THE RECORDS
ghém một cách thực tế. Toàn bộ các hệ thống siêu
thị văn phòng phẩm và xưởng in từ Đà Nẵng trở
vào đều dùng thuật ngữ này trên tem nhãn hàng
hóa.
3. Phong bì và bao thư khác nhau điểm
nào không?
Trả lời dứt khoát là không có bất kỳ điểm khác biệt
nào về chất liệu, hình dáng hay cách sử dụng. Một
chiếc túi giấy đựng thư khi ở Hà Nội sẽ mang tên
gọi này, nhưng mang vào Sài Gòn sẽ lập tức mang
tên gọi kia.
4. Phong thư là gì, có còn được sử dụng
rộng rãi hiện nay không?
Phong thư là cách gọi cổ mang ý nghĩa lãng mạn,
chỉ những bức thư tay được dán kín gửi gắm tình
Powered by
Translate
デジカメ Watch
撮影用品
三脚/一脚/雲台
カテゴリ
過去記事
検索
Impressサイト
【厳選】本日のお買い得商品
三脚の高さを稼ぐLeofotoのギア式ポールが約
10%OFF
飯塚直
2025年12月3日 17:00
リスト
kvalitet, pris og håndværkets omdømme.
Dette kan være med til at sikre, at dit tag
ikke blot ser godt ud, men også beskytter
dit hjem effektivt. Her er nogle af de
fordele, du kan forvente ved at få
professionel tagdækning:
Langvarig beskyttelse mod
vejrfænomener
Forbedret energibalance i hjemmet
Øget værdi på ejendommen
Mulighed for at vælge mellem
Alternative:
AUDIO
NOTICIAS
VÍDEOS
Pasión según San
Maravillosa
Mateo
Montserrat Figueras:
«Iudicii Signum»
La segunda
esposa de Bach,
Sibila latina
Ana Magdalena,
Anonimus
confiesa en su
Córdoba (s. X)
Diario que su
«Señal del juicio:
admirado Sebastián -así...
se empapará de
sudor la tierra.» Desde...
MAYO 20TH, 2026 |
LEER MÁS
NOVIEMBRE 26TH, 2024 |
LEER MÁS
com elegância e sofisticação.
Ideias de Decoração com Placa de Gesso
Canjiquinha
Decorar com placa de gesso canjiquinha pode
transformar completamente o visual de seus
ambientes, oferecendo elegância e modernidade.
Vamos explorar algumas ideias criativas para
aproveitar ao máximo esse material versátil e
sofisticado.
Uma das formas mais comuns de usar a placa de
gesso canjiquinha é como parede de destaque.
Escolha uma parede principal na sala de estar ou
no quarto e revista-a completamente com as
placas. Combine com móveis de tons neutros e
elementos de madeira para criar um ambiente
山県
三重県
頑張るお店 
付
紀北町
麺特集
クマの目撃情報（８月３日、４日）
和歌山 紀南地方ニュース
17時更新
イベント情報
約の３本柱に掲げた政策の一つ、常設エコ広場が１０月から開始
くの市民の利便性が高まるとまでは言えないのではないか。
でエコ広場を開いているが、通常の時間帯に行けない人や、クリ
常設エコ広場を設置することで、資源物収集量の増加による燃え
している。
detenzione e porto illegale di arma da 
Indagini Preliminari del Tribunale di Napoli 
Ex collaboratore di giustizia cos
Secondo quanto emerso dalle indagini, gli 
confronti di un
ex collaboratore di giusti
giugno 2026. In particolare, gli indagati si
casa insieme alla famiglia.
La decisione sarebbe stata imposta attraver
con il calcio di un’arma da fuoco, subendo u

WHAT IS NEEDED
Could you please print the entire listing exactly?

SOLUTION TO THIS PROBLEM
ghém một cách thực tế. Toàn bộ các hệ thống siêu
thị văn phòng phẩm và xưởng in từ Đà Nẵng trở
vào đều dùng thuật ngữ này trên tem nhãn hàng
hóa.
3. Phong bì và bao thư khác nhau điểm
nào không?
Trả lời dứt khoát là không có bất kỳ điểm khác biệt
nào về chất liệu, hình dáng hay cách sử dụng. Một
chiếc túi giấy đựng thư khi ở Hà Nội sẽ mang tên
gọi này, nhưng mang vào Sài Gòn sẽ lập tức mang
tên gọi kia.
4. Phong thư là gì, có còn được sử dụng
rộng rãi hiện nay không?
Phong thư là cách gọi cổ mang ý nghĩa lãng mạn,
chỉ những bức thư tay được dán kín gửi gắm tình
Powered by
Translate
デジカメ Watch
撮影用品
三脚/一脚/雲台
カテゴリ
過去記事
検索
Impressサイト
【厳選】本日のお買い得商品
三脚の高さを稼ぐLeofotoのギア式ポールが約
10%OFF
飯塚直
2025年12月3日 17:00
リスト
kvalitet, pris og håndværkets omdømme.
Dette kan være med til at sikre, at dit tag
ikke blot ser godt ud, men også beskytter
dit hjem effektivt. Her er nogle af de
fordele, du kan forvente ved at få
professionel tagdækning:
Langvarig beskyttelse mod
vejrfænomener
Forbedret energibalance i hjemmet
Øget værdi på ejendommen
Mulighed for at vælge mellem
Alternative:
AUDIO
NOTICIAS
VÍDEOS
Pasión según San
Maravillosa
Mateo
Montserrat Figueras:
«Iudicii Signum»
La segunda
esposa de Bach,
Sibila latina
Ana Magdalena,
Anonimus
confiesa en su
Córdoba (s. X)
Diario que su
«Señal del juicio:
admirado Sebastián -así...
se empapará de
sudor la tierra.» Desde...
MAYO 20TH, 2026 |
LEER MÁS
NOVIEMBRE 26TH, 2024 |
LEER MÁS
com elegância e sofisticação.
Ideias de Decoração com Placa de Gesso
Canjiquinha
Decorar com placa de gesso canjiquinha pode
transformar completamente o visual de seus
ambientes, oferecendo elegância e modernidade.
Vamos explorar algumas ideias criativas para
aproveitar ao máximo esse material versátil e
sofisticado.
Uma das formas mais comuns de usar a placa de
gesso canjiquinha é como parede de destaque.
Escolha uma parede principal na sala de estar ou
no quarto e revista-a completamente com as
placas. Combine com móveis de tons neutros e
elementos de madeira para criar um ambiente
山県
三重県
頑張るお店 
付
紀北町
麺特集
クマの目撃情報（８月３日、４日）
和歌山 紀南地方ニュース
17時更新
イベント情報
約の３本柱に掲げた政策の一つ、常設エコ広場が１０月から開始
くの市民の利便性が高まるとまでは言えないのではないか。
でエコ広場を開いているが、通常の時間帯に行けない人や、クリ
常設エコ広場を設置することで、資源物収集量の増加による燃え
している。
detenzione e porto illegale di arma da 
Indagini Preliminari del Tribunale di Napoli 
Ex collaboratore di giustizia cos
Secondo quanto emerso dalle indagini, gli 
confronti di un
ex collaboratore di giusti
giugno 2026. In particolare, gli indagati si
casa insieme alla famiglia.
La decisione sarebbe stata imposta attraver
con il calcio di un’arma da fuoco, subendo u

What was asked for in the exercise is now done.